Même dans ses vieux jours, à l'heure où la misère l'étreint, où la main languissante se traîne sur la toile, le jovial artiste trouve encore des lueurs de gaieté ; ses dernières œuvres s'éclairent malgré tout d'un sourire.
C'est que Hals fut toute sa vie un joyeux compagnon, assez ami du cabaret. Il ne donna pas l'exemple d'une existence très ordonnée ni très sobre, et sans doute faut-il attribuer à ces défauts, et à son imprévoyance, la pauvreté de ses dernières années. Néanmoins, il ne causa jamais de scandale et nous voyons que ses compatriotes le tinrent toujours en estime puisque, dans l'extrême vieillesse, il peignait encore les Régents de la cité.
Le portrait de femme que nous donnons ici appartient à la catégorie des figures graves que Frans Hals savait fort bien peindre à l'occasion, portraits de régents, réunions corporatives, groupes de famille, etc. On y retrouve les mêmes qualités de sincérité, de bonhomie et de maîtrise professionnelle.

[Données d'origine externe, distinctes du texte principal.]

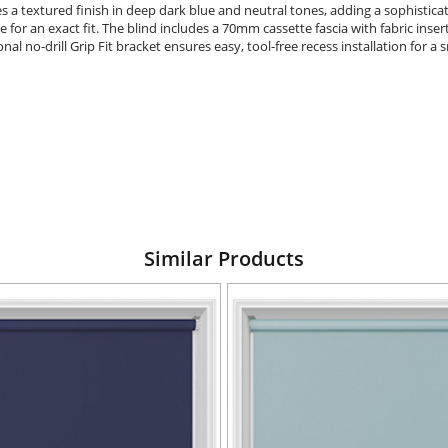
es a textured finish in deep dark blue and neutral tones, adding a sophistic
e for an exact fit. The blind includes a 70mm cassette fascia with fabric insert
 no-drill Grip Fit bracket ensures easy, tool-free recess installation for a
Similar Products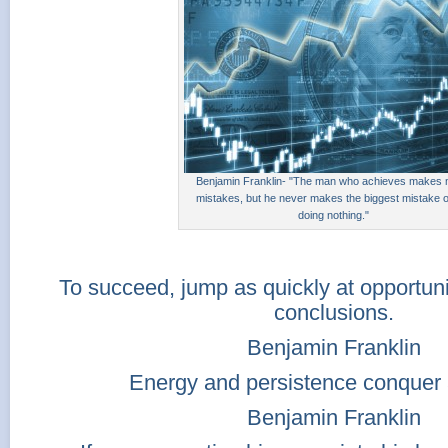
Benjamin Franklin- "The man who achieves makes
mistakes, but he never makes the biggest mistake of 
doing nothing."
To succeed, jump as quickly at opportuni
conclusions.
Benjamin Franklin
Energy and persistence conquer a
Benjamin Franklin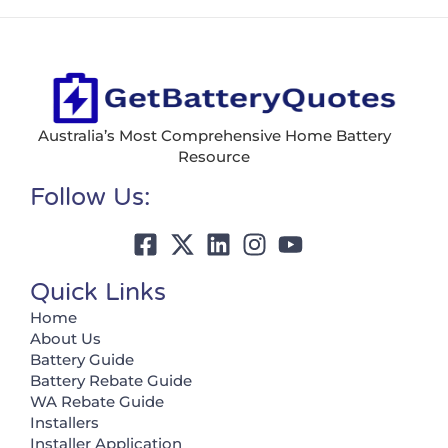
Australia’s Most Comprehensive Home Battery
Resource
Follow Us:
Quick Links
Home
About Us
Battery Guide
Battery Rebate Guide
WA Rebate Guide
Installers
Installer Application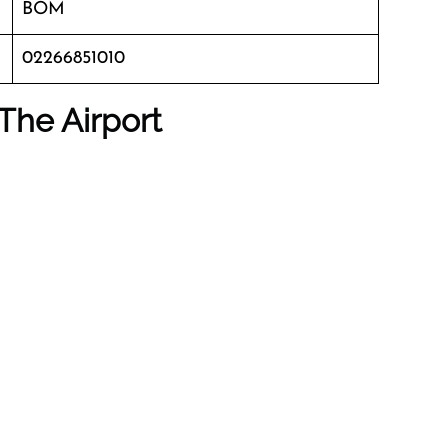
BOM
02266851010
The Airport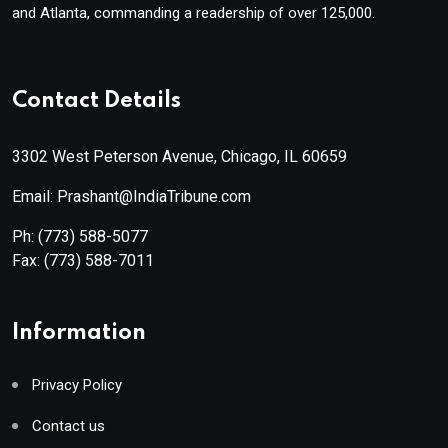
and Atlanta, commanding a readership of over 125,000.
Contact Details
3302 West Peterson Avenue, Chicago, IL 60659
Email: Prashant@IndiaTribune.com
Ph:
(773) 588-5077
Fax:
(773) 588-7011
Information
Privacy Policy
Contact us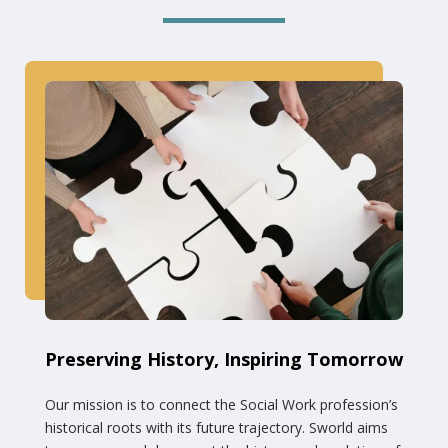
Preserving History, Inspiring Tomorrow
Our mission is to connect the Social Work profession’s
historical roots with its future trajectory. Sworld aims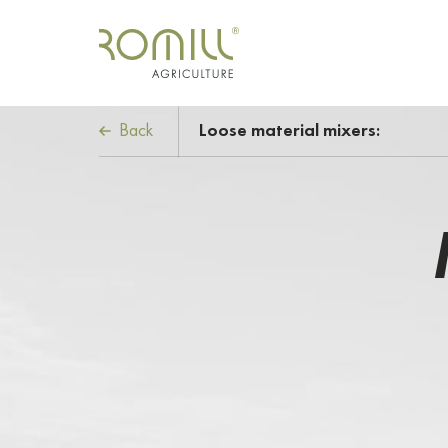
Back
Loose material mixers: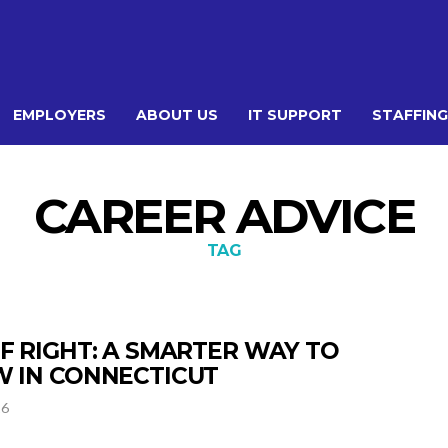
EMPLOYERS
ABOUT US
IT SUPPORT
STAFFING
CAREER ADVICE
TAG
FF RIGHT: A SMARTER WAY TO
W IN CONNECTICUT
26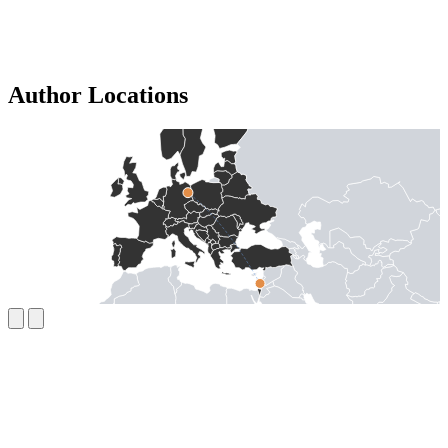
Author Locations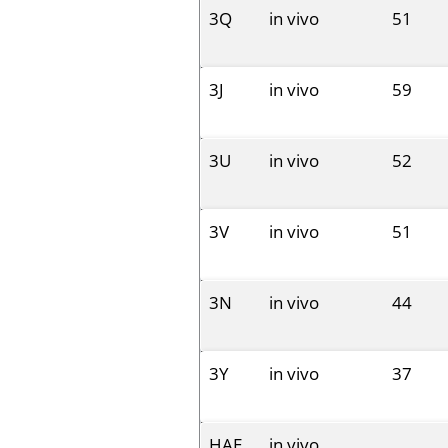
3Q
in vivo
51
3J
in vivo
59
3U
in vivo
52
3V
in vivo
51
3N
in vivo
44
3Y
in vivo
37
HAE
in vivo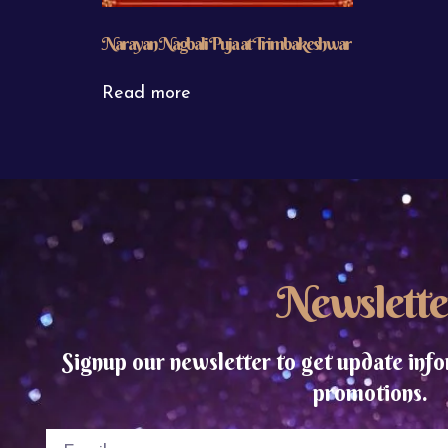
Narayan Nagbali Puja at Trimbakeshwar
Read more
Newslette
Signup our newsletter to get update info
promotions.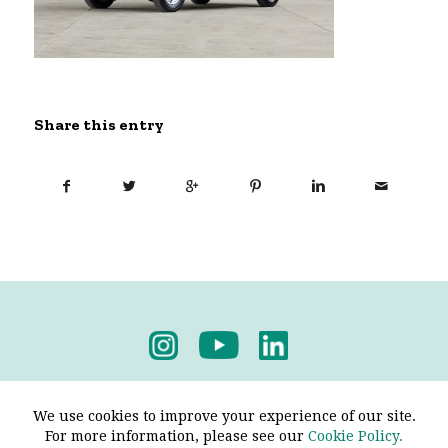
Share this entry
Privacy Policy
-
Terms & Conditions
We use cookies to improve your experience of our site.
For more information, please see our
Cookie Policy.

Pendant longtemps, l'art de Frans Hals partagea le discrédit qui s'était attaché à la peinture hollandaise ; il a fallu arriver jusqu'à notre école réaliste moderne pour que pleine justice fût rendue à ces artistes délicieux. Courbet osa se réclamer de lui, d'autres peintres suivirent, et aujourd'hui les Frans Hals affrontent les ventes aussi victorieusement que les peintres du XVIIIe siècle, leurs égaux, pendant si longtemps, dans l'infortune.